[Material for this exercise Boundary: Start]
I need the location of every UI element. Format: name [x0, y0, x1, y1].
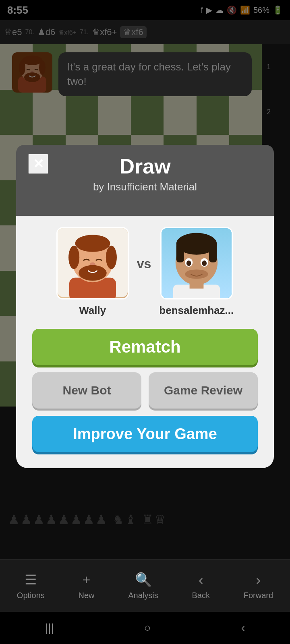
- players-row: Wally vs: [32, 227, 258, 317]
- svg-rect-22: [209, 243, 217, 262]
- nav-forward-label: Forward: [244, 591, 273, 600]
- player2-name: bensalemhaz...: [159, 304, 234, 317]
- player1-name: Wally: [79, 304, 106, 317]
- player2-card: bensalemhaz...: [159, 227, 234, 317]
- player1-avatar: [56, 227, 129, 299]
- options-icon: ☰: [25, 572, 37, 588]
- back-icon: ‹: [199, 572, 203, 588]
- rematch-button[interactable]: Rematch: [32, 329, 258, 365]
- improve-button[interactable]: Improve Your Game: [32, 416, 258, 452]
- secondary-buttons-row: New Bot Game Review: [32, 372, 258, 409]
- sys-recent-button[interactable]: |||: [45, 621, 54, 634]
- player1-card: Wally: [56, 227, 129, 317]
- bottom-nav: ☰ Options + New 🔍 Analysis ‹ Back › Forw…: [0, 559, 290, 612]
- human-avatar-icon: [162, 227, 232, 299]
- nav-analysis-label: Analysis: [128, 591, 158, 600]
- nav-options[interactable]: ☰ Options: [17, 572, 45, 600]
- modal-header: ✕ Draw by Insufficient Material: [16, 145, 274, 216]
- draw-modal: ✕ Draw by Insufficient Material: [16, 145, 274, 468]
- svg-point-10: [75, 235, 110, 252]
- system-nav-bar: ||| ○ ‹: [0, 612, 290, 644]
- forward-icon: ›: [256, 572, 261, 588]
- wally-modal-avatar-icon: [58, 227, 128, 298]
- player2-avatar: [160, 227, 233, 299]
- svg-point-11: [68, 246, 79, 269]
- modal-overlay: ✕ Draw by Insufficient Material: [0, 0, 290, 644]
- new-icon: +: [83, 572, 91, 588]
- new-bot-button[interactable]: New Bot: [32, 372, 141, 409]
- modal-subtitle: by Insufficient Material: [32, 181, 258, 193]
- svg-point-27: [185, 269, 208, 279]
- nav-back[interactable]: ‹ Back: [192, 572, 210, 600]
- close-button[interactable]: ✕: [28, 154, 48, 174]
- nav-analysis[interactable]: 🔍 Analysis: [128, 572, 158, 600]
- modal-title: Draw: [32, 154, 258, 178]
- game-review-button[interactable]: Game Review: [149, 372, 258, 409]
- nav-forward[interactable]: › Forward: [244, 572, 273, 600]
- nav-back-label: Back: [192, 591, 210, 600]
- vs-label: vs: [137, 256, 151, 271]
- sys-home-button[interactable]: ○: [144, 621, 151, 634]
- svg-rect-21: [176, 243, 184, 262]
- nav-new[interactable]: + New: [79, 572, 95, 600]
- nav-options-label: Options: [17, 591, 45, 600]
- svg-point-26: [202, 260, 207, 266]
- sys-back-button[interactable]: ‹: [241, 621, 245, 634]
- nav-new-label: New: [79, 591, 95, 600]
- svg-point-25: [186, 260, 191, 266]
- svg-point-12: [106, 246, 117, 269]
- analysis-icon: 🔍: [135, 572, 152, 588]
[Material for this exercise Boundary: End]
Description of the task - Reproduce each line above exactly, but not a single picture.

Finished task -
I need the location of every UI element. Format: name [x0, y0, x1, y1].
- players-row: Wally vs: [32, 227, 258, 317]
- svg-rect-22: [209, 243, 217, 262]
- nav-forward-label: Forward: [244, 591, 273, 600]
- player2-name: bensalemhaz...: [159, 304, 234, 317]
- player1-name: Wally: [79, 304, 106, 317]
- player2-card: bensalemhaz...: [159, 227, 234, 317]
- player1-avatar: [56, 227, 129, 299]
- options-icon: ☰: [25, 572, 37, 588]
- back-icon: ‹: [199, 572, 203, 588]
- rematch-button[interactable]: Rematch: [32, 329, 258, 365]
- improve-button[interactable]: Improve Your Game: [32, 416, 258, 452]
- secondary-buttons-row: New Bot Game Review: [32, 372, 258, 409]
- sys-recent-button[interactable]: |||: [45, 621, 54, 634]
- player1-card: Wally: [56, 227, 129, 317]
- bottom-nav: ☰ Options + New 🔍 Analysis ‹ Back › Forw…: [0, 559, 290, 612]
- human-avatar-icon: [162, 227, 232, 299]
- nav-analysis-label: Analysis: [128, 591, 158, 600]
- nav-options[interactable]: ☰ Options: [17, 572, 45, 600]
- modal-header: ✕ Draw by Insufficient Material: [16, 145, 274, 216]
- draw-modal: ✕ Draw by Insufficient Material: [16, 145, 274, 468]
- svg-point-10: [75, 235, 110, 252]
- system-nav-bar: ||| ○ ‹: [0, 612, 290, 644]
- forward-icon: ›: [256, 572, 261, 588]
- wally-modal-avatar-icon: [58, 227, 128, 298]
- player2-avatar: [160, 227, 233, 299]
- svg-point-11: [68, 246, 79, 269]
- modal-overlay: ✕ Draw by Insufficient Material: [0, 0, 290, 644]
- new-icon: +: [83, 572, 91, 588]
- new-bot-button[interactable]: New Bot: [32, 372, 141, 409]
- modal-subtitle: by Insufficient Material: [32, 181, 258, 193]
- svg-point-27: [185, 269, 208, 279]
- nav-back[interactable]: ‹ Back: [192, 572, 210, 600]
- close-button[interactable]: ✕: [28, 154, 48, 174]
- nav-analysis[interactable]: 🔍 Analysis: [128, 572, 158, 600]
- modal-title: Draw: [32, 154, 258, 178]
- game-review-button[interactable]: Game Review: [149, 372, 258, 409]
- nav-forward[interactable]: › Forward: [244, 572, 273, 600]
- nav-back-label: Back: [192, 591, 210, 600]
- vs-label: vs: [137, 256, 151, 271]
- sys-home-button[interactable]: ○: [144, 621, 151, 634]
- svg-rect-21: [176, 243, 184, 262]
- nav-new[interactable]: + New: [79, 572, 95, 600]
- nav-options-label: Options: [17, 591, 45, 600]
- svg-point-26: [202, 260, 207, 266]
- sys-back-button[interactable]: ‹: [241, 621, 245, 634]
- nav-new-label: New: [79, 591, 95, 600]
- svg-point-25: [186, 260, 191, 266]
- svg-point-12: [106, 246, 117, 269]
- analysis-icon: 🔍: [135, 572, 152, 588]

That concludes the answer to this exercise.